* _Material shown_
□ □ □ □ □ □ □

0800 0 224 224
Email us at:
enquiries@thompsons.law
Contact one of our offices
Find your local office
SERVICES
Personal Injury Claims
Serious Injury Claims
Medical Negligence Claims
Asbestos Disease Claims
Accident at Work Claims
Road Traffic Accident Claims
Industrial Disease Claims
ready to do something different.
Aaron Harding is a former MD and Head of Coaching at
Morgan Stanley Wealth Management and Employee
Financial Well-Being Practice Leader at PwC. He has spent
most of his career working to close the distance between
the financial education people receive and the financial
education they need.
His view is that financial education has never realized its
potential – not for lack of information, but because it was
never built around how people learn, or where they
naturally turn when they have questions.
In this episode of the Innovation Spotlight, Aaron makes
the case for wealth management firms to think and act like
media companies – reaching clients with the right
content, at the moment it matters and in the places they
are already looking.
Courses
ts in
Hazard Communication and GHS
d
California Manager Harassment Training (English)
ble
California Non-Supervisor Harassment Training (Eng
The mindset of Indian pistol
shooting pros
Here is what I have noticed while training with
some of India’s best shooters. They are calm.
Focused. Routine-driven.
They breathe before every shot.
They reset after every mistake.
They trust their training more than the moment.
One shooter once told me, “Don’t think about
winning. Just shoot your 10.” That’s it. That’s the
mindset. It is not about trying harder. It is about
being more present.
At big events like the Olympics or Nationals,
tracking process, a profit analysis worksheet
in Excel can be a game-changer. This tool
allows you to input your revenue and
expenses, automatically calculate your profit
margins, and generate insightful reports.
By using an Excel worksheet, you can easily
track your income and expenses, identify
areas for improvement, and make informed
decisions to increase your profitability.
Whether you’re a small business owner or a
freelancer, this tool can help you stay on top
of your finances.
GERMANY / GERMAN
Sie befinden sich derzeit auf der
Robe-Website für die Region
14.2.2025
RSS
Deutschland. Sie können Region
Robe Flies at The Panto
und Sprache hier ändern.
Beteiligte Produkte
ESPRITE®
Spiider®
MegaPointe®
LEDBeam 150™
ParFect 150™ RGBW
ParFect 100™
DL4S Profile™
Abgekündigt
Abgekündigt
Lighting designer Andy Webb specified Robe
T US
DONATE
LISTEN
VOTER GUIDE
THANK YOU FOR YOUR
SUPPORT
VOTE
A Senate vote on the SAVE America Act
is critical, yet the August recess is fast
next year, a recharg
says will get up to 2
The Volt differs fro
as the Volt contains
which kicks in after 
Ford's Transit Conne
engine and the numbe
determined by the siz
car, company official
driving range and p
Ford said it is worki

□ □ □ □ □ □ □

The word to find is "think". Copy every line of the records that holds it.

the case for wealth management firms to think and act like
One shooter once told me, “Don’t think about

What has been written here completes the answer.